--- START ---

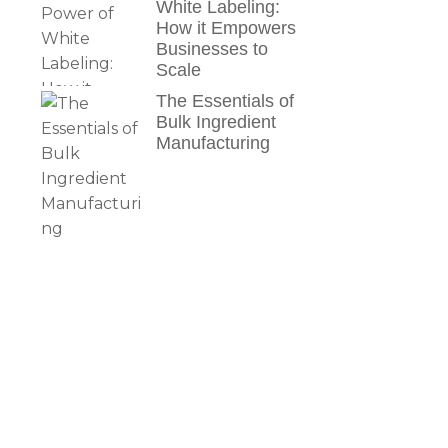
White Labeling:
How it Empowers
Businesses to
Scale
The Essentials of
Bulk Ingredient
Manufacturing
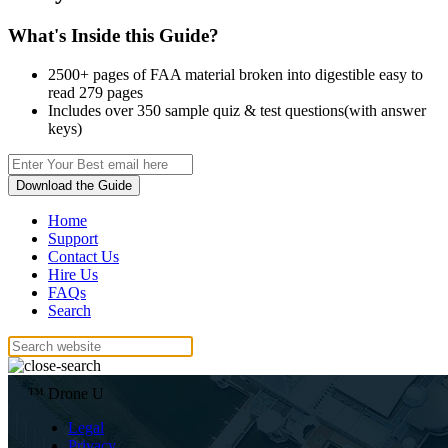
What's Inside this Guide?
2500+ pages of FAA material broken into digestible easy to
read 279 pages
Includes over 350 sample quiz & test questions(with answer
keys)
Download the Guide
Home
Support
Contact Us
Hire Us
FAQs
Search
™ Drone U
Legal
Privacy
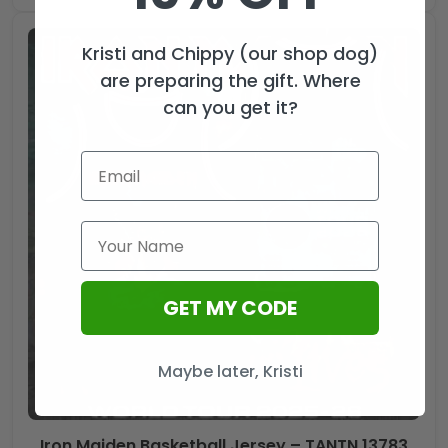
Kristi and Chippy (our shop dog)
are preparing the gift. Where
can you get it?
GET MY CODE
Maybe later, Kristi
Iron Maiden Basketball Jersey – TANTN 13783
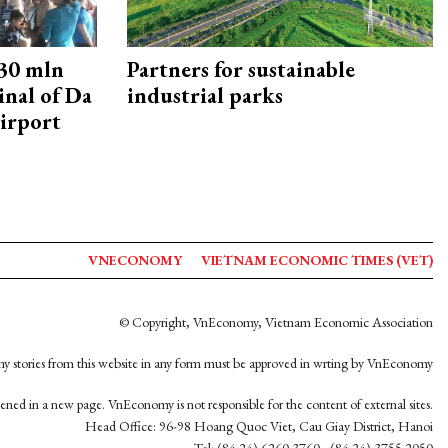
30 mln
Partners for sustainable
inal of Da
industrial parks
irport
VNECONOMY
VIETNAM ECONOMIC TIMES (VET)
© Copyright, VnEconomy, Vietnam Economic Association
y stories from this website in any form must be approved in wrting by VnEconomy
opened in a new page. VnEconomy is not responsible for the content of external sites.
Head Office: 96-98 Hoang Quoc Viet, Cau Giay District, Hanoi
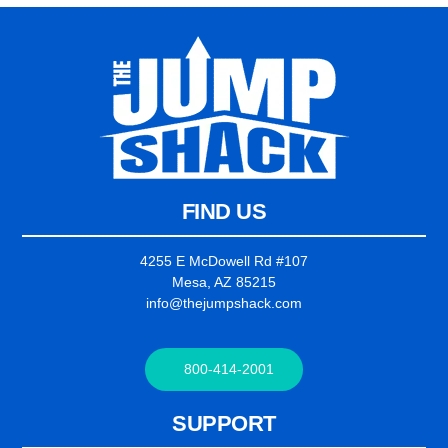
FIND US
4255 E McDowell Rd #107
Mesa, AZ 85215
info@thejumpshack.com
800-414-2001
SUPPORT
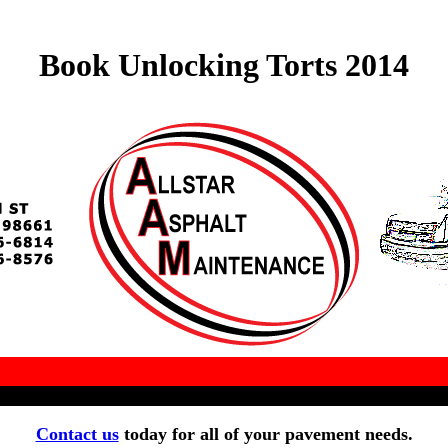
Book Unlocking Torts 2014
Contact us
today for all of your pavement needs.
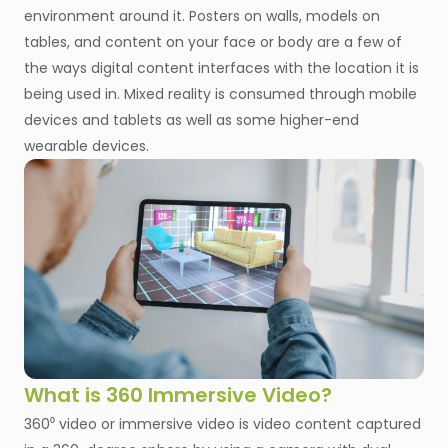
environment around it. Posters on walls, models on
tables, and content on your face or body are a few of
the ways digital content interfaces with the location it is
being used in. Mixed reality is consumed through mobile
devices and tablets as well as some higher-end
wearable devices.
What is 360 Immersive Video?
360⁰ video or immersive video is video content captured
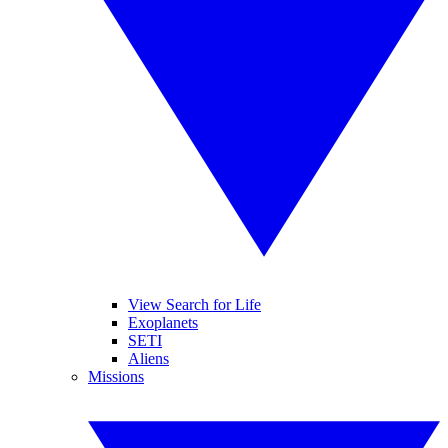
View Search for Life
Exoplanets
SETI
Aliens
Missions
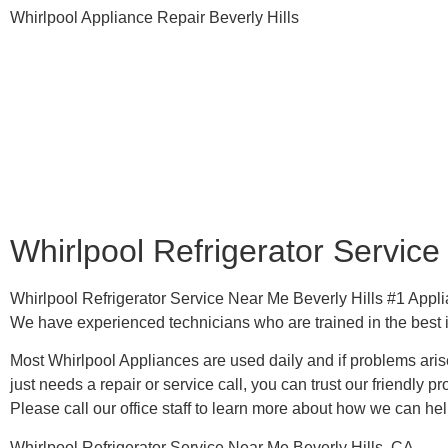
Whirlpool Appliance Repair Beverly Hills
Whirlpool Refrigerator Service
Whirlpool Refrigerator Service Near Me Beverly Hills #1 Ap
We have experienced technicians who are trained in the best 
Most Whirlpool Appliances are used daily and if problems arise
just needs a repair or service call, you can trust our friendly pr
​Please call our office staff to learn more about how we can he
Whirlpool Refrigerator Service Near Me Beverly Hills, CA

--- END ---

Exercise requirements
The answer must be the full listing, word for word, with no images in it.

Response to this task
White Labeling:
How it Empowers
Businesses to
Scale
The Essentials of
Bulk Ingredient
Manufacturing
What's Inside this Guide?
2500+ pages of FAA material broken into digestible easy to
read 279 pages
Includes over 350 sample quiz & test questions(with answer
keys)
Download the Guide
Home
Support
Contact Us
Hire Us
FAQs
Search
™ Drone U
Legal
Privacy
Kristi and Chippy (our shop dog)
are preparing the gift. Where
can you get it?
GET MY CODE
Maybe later, Kristi
Iron Maiden Basketball Jersey – TANTN 13783
30 mln
Partners for sustainable
inal of Da
industrial parks
irport
VNECONOMY
VIETNAM ECONOMIC TIMES (VET)
© Copyright, VnEconomy, Vietnam Economic Association
y stories from this website in any form must be approved in wrting by VnEconomy
opened in a new page. VnEconomy is not responsible for the content of external sites.
Head Office: 96-98 Hoang Quoc Viet, Cau Giay District, Hanoi
FIND US
4255 E McDowell Rd #107
Mesa, AZ 85215
info@thejumpshack.com
800-414-2001
SUPPORT
Book Unlocking Torts 2014
Contact us
today for all of your pavement needs.
environment around it. Posters on walls, models on
tables, and content on your face or body are a few of
the ways digital content interfaces with the location it is
being used in. Mixed reality is consumed through mobile
devices and tablets as well as some higher-end
wearable devices.
What is 360 Immersive Video?
360⁰ video or immersive video is video content captured
View Search for Life
Exoplanets
SETI
Aliens
Missions
Whirlpool Appliance Repair Beverly Hills
Whirlpool Refrigerator Service
Whirlpool Refrigerator Service Near Me Beverly Hills #1 Ap
We have experienced technicians who are trained in the best 
Most Whirlpool Appliances are used daily and if problems arise
just needs a repair or service call, you can trust our friendly pr
​Please call our office staff to learn more about how we can he
Whirlpool Refrigerator Service Near Me Beverly Hills, CA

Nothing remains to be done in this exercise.